Zero-Shot Forecasting: To test generalization, models trained on one station were directly applied to forecast load at a new, unseen station of the same type (Bus: B→E; Taxi: C→F). Time-LLM’s prompt-as-prefix mechanism, which encodes transferable domain knowledge, enabled it to significantly outperform all other models, including GPT4TS.

Model	Site E (Bus, from B)			Site F (Taxi, from C)
	MSE	MAE	R²	MSE	MAE	R²
LSTM	0.4954	0.5067	0.6264	0.6665	0.6464	0.4614
DLinear	0.3965	0.5001	0.6683	0.4820	0.5898	0.6612
TimesNet	0.5447	0.5024	0.5443	0.4625	0.5235	0.6080
PatchTST	0.3550	0.4730	0.7030	0.5087	0.5840	0.5652
GPT4TS	0.2202	0.3942	0.8158	0.3689	0.4925	0.6873
Time-LLM	0.1554	0.2497	0.8700	0.2963	0.4343	0.7618

An ablation study on the Prompt-as-Prefix component for Site B forecasting confirmed the importance of each element. Removing any part (background, domain knowledge, statistics) degraded performance, and removing the entire prompt caused the most significant drop, highlighting its crucial role in guiding the LLM.

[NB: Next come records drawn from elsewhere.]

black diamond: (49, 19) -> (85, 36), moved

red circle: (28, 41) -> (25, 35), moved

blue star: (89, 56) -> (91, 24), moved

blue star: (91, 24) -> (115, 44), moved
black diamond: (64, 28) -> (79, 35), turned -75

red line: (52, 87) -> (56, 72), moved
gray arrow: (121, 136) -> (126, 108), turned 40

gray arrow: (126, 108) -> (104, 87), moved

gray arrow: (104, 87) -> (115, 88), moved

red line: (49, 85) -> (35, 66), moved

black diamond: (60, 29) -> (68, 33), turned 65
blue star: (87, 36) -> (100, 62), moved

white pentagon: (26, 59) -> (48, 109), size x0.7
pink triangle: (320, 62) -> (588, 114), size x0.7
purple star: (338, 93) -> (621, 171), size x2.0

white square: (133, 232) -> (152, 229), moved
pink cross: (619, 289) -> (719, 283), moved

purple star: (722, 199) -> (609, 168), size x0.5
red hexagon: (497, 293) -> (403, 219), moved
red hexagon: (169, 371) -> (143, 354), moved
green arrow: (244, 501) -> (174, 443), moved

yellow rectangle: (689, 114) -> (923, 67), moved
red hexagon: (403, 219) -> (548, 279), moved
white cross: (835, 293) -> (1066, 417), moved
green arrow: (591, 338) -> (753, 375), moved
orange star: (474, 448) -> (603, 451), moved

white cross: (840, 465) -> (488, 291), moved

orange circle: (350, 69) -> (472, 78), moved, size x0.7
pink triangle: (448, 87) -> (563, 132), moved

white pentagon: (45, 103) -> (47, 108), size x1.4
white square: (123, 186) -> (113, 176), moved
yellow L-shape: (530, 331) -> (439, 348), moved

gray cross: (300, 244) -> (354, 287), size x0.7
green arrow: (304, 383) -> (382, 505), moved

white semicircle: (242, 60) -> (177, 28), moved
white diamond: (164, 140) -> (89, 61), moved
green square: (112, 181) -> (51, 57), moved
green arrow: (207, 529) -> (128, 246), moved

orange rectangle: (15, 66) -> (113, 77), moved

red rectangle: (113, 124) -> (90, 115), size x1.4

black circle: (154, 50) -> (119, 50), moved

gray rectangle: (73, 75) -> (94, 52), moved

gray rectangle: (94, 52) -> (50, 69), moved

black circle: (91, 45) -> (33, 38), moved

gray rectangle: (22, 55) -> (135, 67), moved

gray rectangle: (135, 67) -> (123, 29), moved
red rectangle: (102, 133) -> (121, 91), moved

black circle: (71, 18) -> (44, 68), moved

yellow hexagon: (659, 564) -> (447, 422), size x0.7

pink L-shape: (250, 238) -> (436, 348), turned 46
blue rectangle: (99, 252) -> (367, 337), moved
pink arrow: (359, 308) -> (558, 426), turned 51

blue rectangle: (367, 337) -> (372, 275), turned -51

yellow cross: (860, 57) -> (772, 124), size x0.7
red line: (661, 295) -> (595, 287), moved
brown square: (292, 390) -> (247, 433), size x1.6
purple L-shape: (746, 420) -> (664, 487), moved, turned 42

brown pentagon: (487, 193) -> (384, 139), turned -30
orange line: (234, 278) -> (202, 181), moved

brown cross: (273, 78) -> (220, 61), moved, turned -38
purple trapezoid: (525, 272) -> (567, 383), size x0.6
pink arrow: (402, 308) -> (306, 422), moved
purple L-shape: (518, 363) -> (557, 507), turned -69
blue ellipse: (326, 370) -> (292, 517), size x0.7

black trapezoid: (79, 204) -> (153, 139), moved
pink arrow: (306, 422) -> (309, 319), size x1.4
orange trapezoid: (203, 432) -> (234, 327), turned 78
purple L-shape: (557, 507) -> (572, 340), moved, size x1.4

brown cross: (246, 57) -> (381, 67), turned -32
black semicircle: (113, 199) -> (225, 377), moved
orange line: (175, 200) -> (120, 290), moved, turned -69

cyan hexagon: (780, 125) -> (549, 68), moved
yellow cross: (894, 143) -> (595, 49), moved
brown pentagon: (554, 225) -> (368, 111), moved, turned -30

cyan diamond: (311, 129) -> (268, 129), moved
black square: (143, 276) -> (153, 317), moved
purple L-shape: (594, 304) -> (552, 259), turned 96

In conclusion, this paper presents a novel and effective framework for predicting the charging and swapping load of battery EV cars by harnessing the power of large language models. The proposed Time-LLM-based method, through patch reprogramming and knowledge-informed prompting, successfully adapts a frozen LLM to the time-series forecasting domain with minimal parameter training. Comprehensive experiments on real-world data from diverse station types demonstrate its superior accuracy and robustness in day-ahead, ultra-short-term, few-shot, and zero-shot forecasting tasks compared to state-of-the-art benchmarks. The method’s strong generalization capability makes it particularly valuable for practical engineering applications, such as forecasting for new charging infrastructure. Future work will focus on automating prompt engineering, incorporating multi-modal data (e.g., weather, traffic), and extending the framework to other power system forecasting problems like multi-regional load and renewable generation prediction.